Catchment-Scale Controls on River Geomorphology: Logan Watershed

The Logan River watersheds mainstem begins in souther Idaho at the Utah-Idaho broader, where the river enters Utah and lives in the the central Bears River range till is deposits in Cache valley and joins the Little Bear River. Below is a map that highlights the relative location of the catchment in Utah.

The trunk of Logan river beings near Franklin basin in Idaho at 2,465 meters and descends to 1,344 meters at the Cache Valley floor where it drains into Cutler Marsh; the valley floor represents the base-level control of Logan River. Comparatively if we were to take a trip through time and flash back 18,000 years ago that number would be drastically different, during which time the historic pluvial Lake Bonneville's shoreline was at its highest. While what remains of Lake Bonneville today is the Great Salt Lake, many morphological impressions remain allowing geologist to infer the elevation of the historical shoreline at approx. 1,546 meters (Inkenbrant, 2021), indicating the base control of a historic Logan river.

The longitudinal profile (above) of Logan River above indicates the path water takes from the head waters to its deposition in cache valley, this graph allows for a few simple inferences and calculations to help better understand the energy, erosional patterns, and slope throughout the river path

• Concavity is calculated with the measured distance between the mid-point at river elevation and a line drawn from end points(A, demonstrated in the graph by the intersection of the blue and black line) divided by the total change in elevation (H)
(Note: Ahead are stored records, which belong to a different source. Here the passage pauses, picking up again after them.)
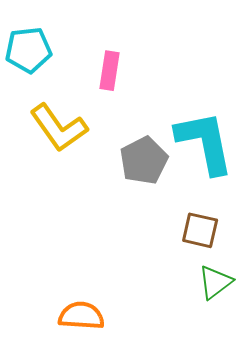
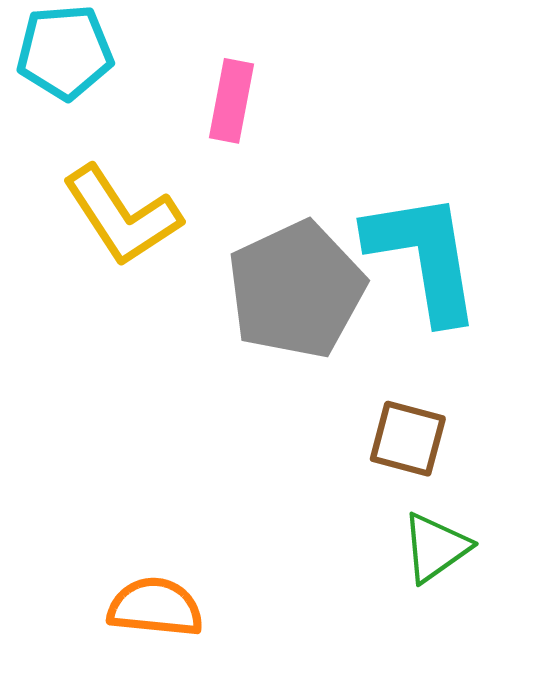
gray pentagon: (144, 161) -> (296, 290), size x1.4

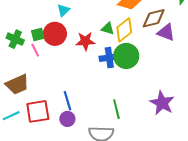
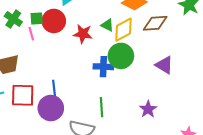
purple triangle: (166, 32) -> (164, 65), moved
blue cross: (109, 58) -> (103, 67), moved
purple star: (162, 103) -> (148, 109), size x0.7
purple circle: (67, 119) -> (51, 108), size x1.6

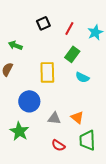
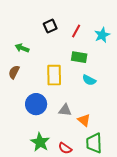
green rectangle: (72, 54) -> (79, 57), turned 63
gray triangle: (54, 118) -> (65, 110), moved
green star: (19, 131) -> (40, 142), moved

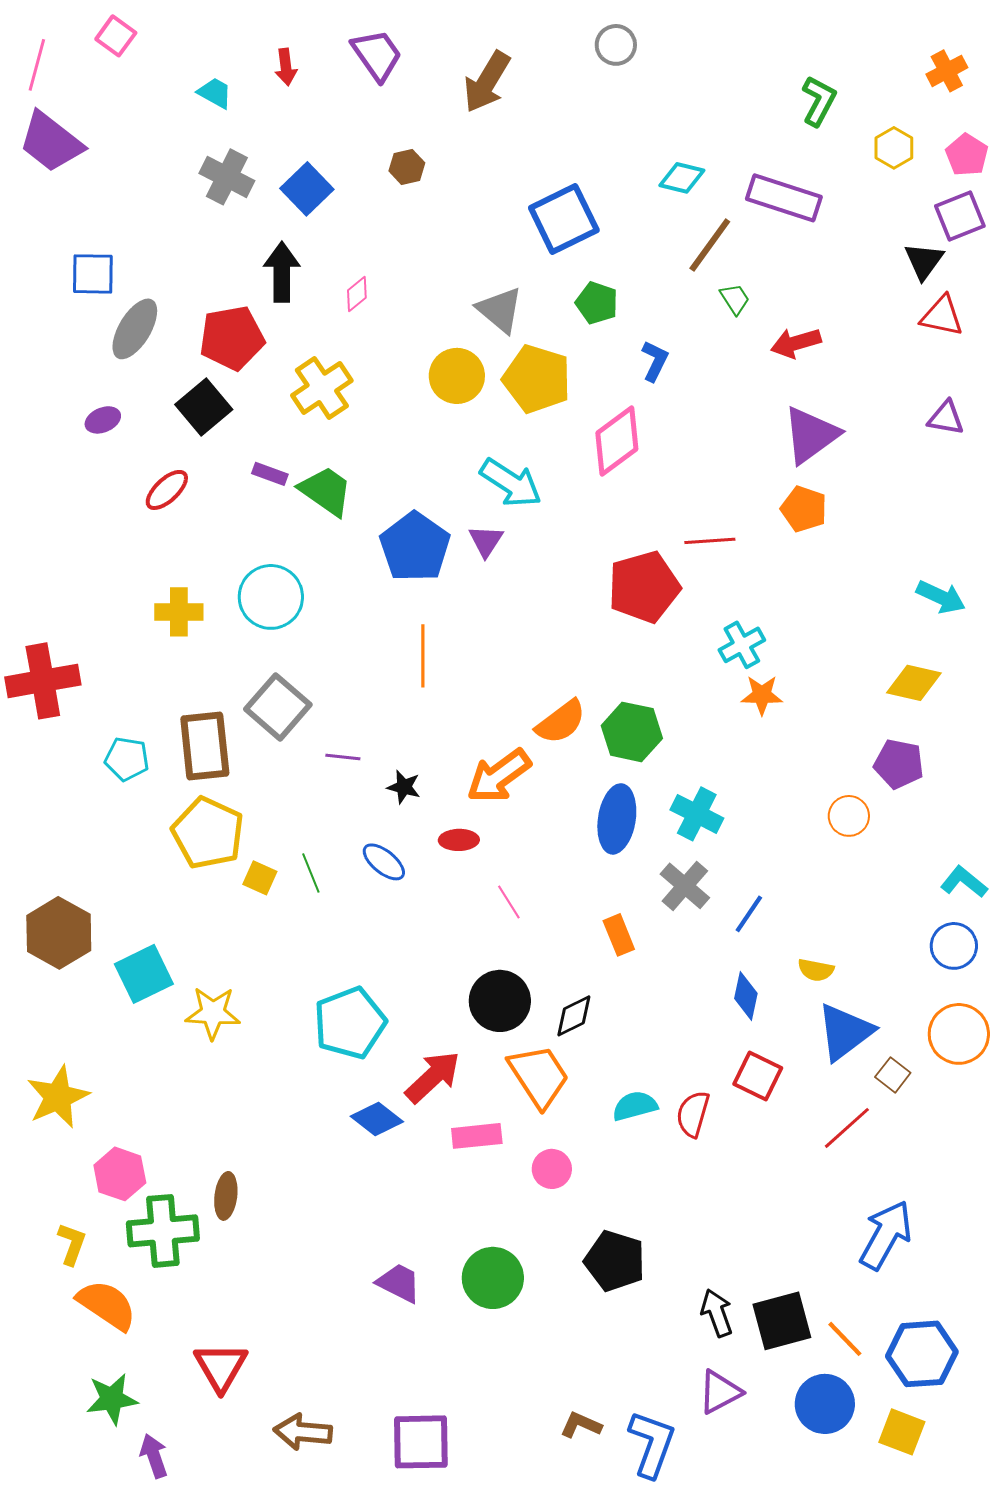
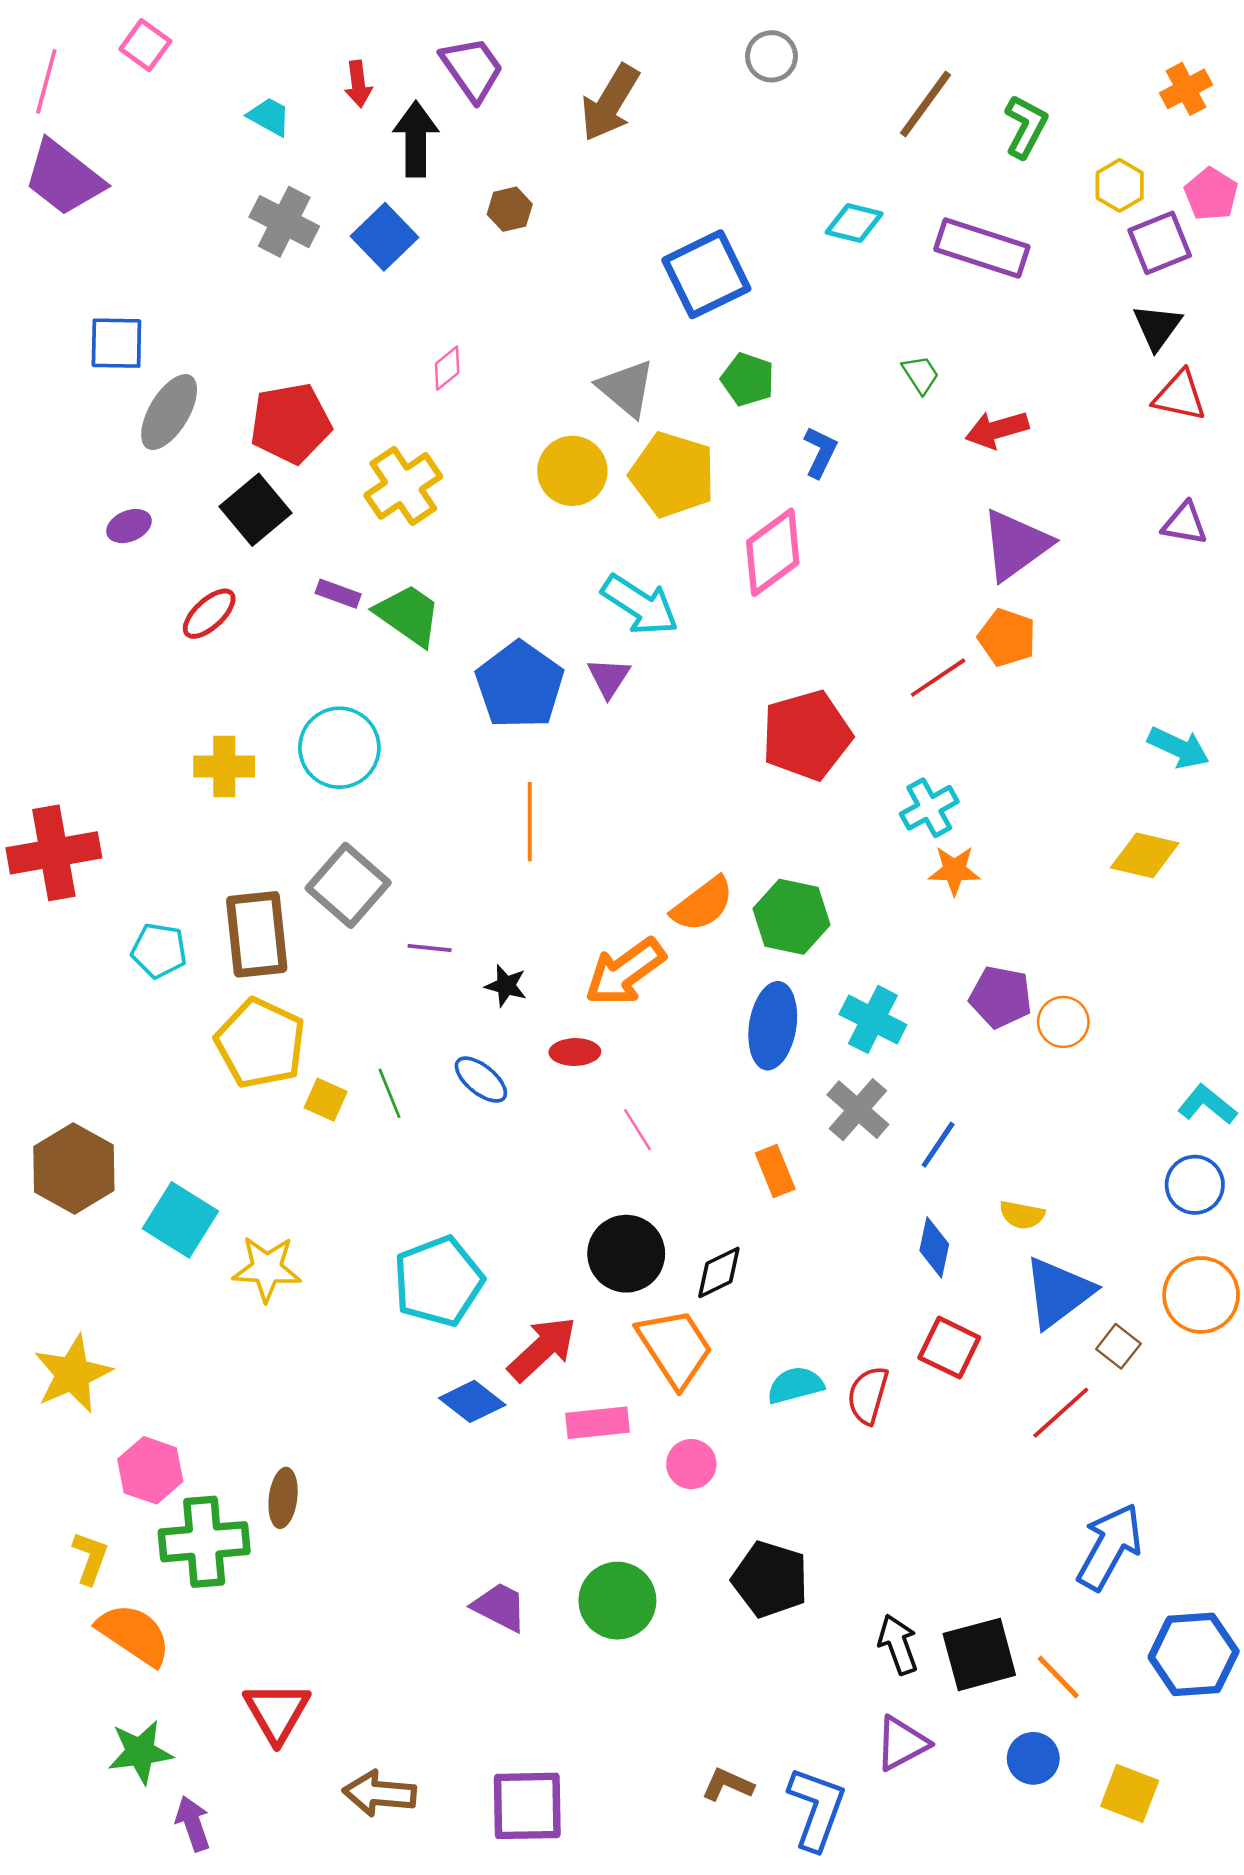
purple square: (960, 216) -> (1160, 243), moved
brown line: (710, 245) -> (926, 104), moved
black arrow: (282, 272) -> (416, 139), moved
red line: (710, 541) -> (938, 678), moved, turned -30
purple pentagon: (899, 764) -> (1001, 997), moved
cyan square: (144, 974) -> (180, 1220), turned -32
blue hexagon: (922, 1354) -> (1194, 1654), moved
blue circle: (825, 1404) -> (1033, 1758), size x0.7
  • • • • • Concavity = 2A/H

          • A=1900 m - 1561 m = 339 m , H=2,465-1342=1,123 m

          • 2(339)/1,123= 0.60, this value represents a concave river profile

• Knickpoints are major sudden changes in elevation often due to lithology differences along the riverbed which shows a difference in erodibility. Along the Logan river I notice one major change beginning near 33.8 km, this coincides with the beginning of the three dams located along Logan River near the mouth of Logan Canyon.
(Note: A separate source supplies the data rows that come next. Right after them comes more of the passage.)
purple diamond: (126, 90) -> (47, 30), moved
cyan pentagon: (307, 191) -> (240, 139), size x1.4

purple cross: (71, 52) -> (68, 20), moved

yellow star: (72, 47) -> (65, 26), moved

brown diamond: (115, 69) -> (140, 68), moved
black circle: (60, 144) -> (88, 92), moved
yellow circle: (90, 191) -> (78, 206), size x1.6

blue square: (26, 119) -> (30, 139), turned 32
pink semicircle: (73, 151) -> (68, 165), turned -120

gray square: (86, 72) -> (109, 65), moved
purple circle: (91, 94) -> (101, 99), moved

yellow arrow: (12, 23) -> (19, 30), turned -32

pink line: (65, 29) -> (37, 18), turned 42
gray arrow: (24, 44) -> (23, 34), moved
• Catchment area, these were provided through USGS calculations

  • 646.56 km^2

  • 646,560,000 m^2

• Catchment length is synonymous with the length of the longest stream in the catchment, indicating the length of Logan River

  • 83,200 m

  • 42,662 m is the length of the catchment along the axis

• Catchment perimeter length, I was able to use a measurement tool in USGS to get a rough calculation

  • 157,360 m

  • 157.36 km

• Circularity is a simple calculation that allows for a general understanding of how elongated or circular a catchments shape is

  • • • Found by taking the area of the catchment and dividing it by the area of a circle with the same circumference as the catchment

      • Circumference = 2𝝿r ,157.36 = 2*𝝿*r, r= 25.0578

      • Area= 𝝿r^2 = 3.14*25.0578^2 = 1,971.57

      • Rc= 646.56/1,971.6 = .3 , this low circularity ratio indicated that the Logan River catchment is strongly controlled by the geologic structure

• Elongation ratio (Er)is another similar calculation to indicate the shape of the catchment

  • • • Take the square-root of the area divided by the length of the catchment

      • Er = A^.5/L

      • (646.56)^.5/83.2 =.3, this low ratio indicates an elongate catchment and can also indicate a strong influence of geologic structure as well as slow drain times

• The last calculation that we will make to indicate catchment shape is the form factor (Rf) which utilizes the length and area similar to the Er , but indicates the potential for floods of high magnitude

  • • • Rf =A/L^2

      • Rf =646.56/ (83.2)^2 =0.09

• Catchment relief

  • Catchment relief (H) can be calculated with the highest point in the catchment and subtracting the elevation at the mouth of the river. In the Bear River range Naomi Peak (3038.91 m) is the highest elevation point and on the east aspect drains to the Logan River. This highlights the total fall of a catchment

    • • H=Emax -Emin

      • H=3039 -1344 = 1695 m

  • Relief ratio (Rh) can be utilized in the case of better understanding the average drop per segment of river by taking the catchment relief (H) and divides by the length (L)

    • • Rh = H/L

      • Rh = 1695/82.3 = 20.6 units

• Drainage density

  • Drainage density (Dd)can be calculate with the total length of the catchment network (L) divided by the area of the catchment(A), which is treated like a constant. This can be indicative of the complexity of the drainage network, how relatively old the network is and how it could influence the the movement of sediment and water. Area has been previously calculated, but a total length of the perennial network was required for computing I achieved this through a statistics feature in USGS

    • • Dd = L/A

      • Dd= 216.68/ 646.56 = 0.34

      • *this number is very low which could indicate a young network or possibly an insufficient network map

    • Understanding drainage patterns helps infer what lithology is controlling the network and how sediment is transferred. The Logan River catchment (below) most closely resembles a dendritic patter and tributary patterns support this. There is one mainstem with a few larger tributaries and additionally the confluence trends towards a shallow meet point angle. The drainage pattern implies no strong geologic influences.